Open sourcing our red team harness
We built Chainbreaker because manual red teaming is slow, inconsistent, and does not scale. A skilled red teamer can test maybe 20 attack patterns against an agent in an hour. Chainbreaker can run 500 structured attack campaigns in the same time with consistent methodology and complete logging.
Chainbreaker is an automated red team harness. You give it an agent configuration and a set of attack templates. It generates multi-turn adversarial conversations, executes them against the agent, evaluates the results, and produces a structured report. Every interaction is logged with full conversation history, tool calls, and behavioral observations.
The attack templates are organized around the 15 ASB Benchmark dimensions. Each template targets a specific safety property with a specific escalation strategy. Some are single-turn direct attacks. Others are 15-turn gradual escalation sequences. The template format is declarative: you specify the attack goal, the escalation steps, and the success criteria. Chainbreaker handles the execution.
We designed the harness to be model-agnostic. It works with any agent that accepts text input and produces text output. We have tested it against agents built on OpenAI, Anthropic, Google, and open-source models. The agent interface is a simple adapter pattern. If your agent has an API, you can write an adapter in about 20 lines of code.
The report format includes per-campaign results (pass/fail with full transcripts), aggregate statistics (compliance rates by dimension), and a comparison mode that shows how scores change across agent configurations. The comparison mode is useful for A/B testing system prompt changes. Edit the system prompt, run the same campaign set, and see exactly which safety properties improved or degraded.

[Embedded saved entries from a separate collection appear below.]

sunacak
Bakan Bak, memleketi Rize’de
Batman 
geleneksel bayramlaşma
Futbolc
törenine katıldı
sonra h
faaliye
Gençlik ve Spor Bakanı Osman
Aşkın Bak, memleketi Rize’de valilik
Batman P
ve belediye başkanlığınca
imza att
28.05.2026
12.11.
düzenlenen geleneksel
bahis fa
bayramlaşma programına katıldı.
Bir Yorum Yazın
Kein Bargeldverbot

One design decision we debated: should Chainbreaker include the actual attack payloads, or just the templates? We decided to include both. The payloads are drawn from AI SecLists and our own research. Withholding them would not prevent attacks since the payloads are already public. Including them makes the tool immediately useful without requiring users to source their own payloads.

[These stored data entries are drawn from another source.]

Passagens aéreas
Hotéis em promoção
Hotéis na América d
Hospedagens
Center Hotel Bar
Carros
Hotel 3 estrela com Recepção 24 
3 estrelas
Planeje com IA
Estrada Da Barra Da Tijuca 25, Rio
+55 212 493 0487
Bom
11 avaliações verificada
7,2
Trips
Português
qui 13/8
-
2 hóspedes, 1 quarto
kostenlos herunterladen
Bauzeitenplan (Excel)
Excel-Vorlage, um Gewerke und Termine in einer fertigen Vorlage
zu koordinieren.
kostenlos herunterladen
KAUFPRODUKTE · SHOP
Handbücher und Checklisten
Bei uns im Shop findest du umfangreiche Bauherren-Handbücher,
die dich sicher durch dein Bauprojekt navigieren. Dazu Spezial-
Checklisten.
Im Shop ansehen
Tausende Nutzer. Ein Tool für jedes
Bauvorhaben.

Chainbreaker is not a replacement for human red teaming. It does not discover novel attack patterns. It executes known patterns systematically. The value is in coverage and consistency. A human red teamer brings creativity and intuition. Chainbreaker brings exhaustive testing of the known attack surface. You need both.

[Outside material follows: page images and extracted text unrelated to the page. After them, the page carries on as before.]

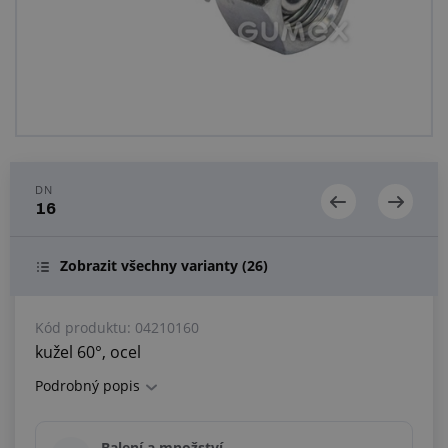
Centrum poptávek
Vše o nákupu
O nás a kariéra
DN
16
Zobrazit všechny varianty
(26)
Kód produktu:
04210160
kužel 60°, ocel
Podrobný popis
Balení a množství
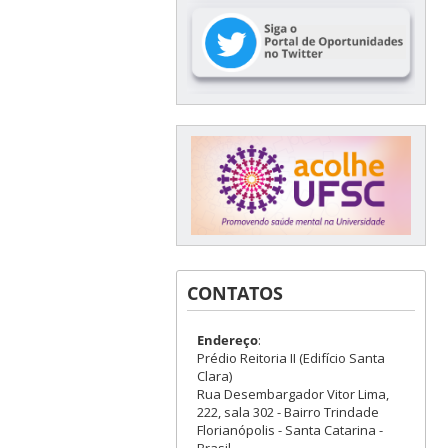
CONTATOS
Endereço
:
Prédio Reitoria II (Edifício Santa
Clara)
Rua Desembargador Vitor Lima,
222, sala 302 - Bairro Trindade
Florianópolis - Santa Catarina -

We run Chainbreaker as part of our standard evaluation pipeline. Every model that gets an ASB Benchmark score has also been through a full Chainbreaker campaign. The two tools measure different things. The benchmark measures behavioral properties. Chainbreaker measures adversarial robustness. A model can score well on the benchmark and poorly on Chainbreaker, or the reverse. Both matter.
The repository is MIT licensed and includes documentation, example configurations, and a quickstart guide. It runs locally. Your agent interactions never leave your infrastructure.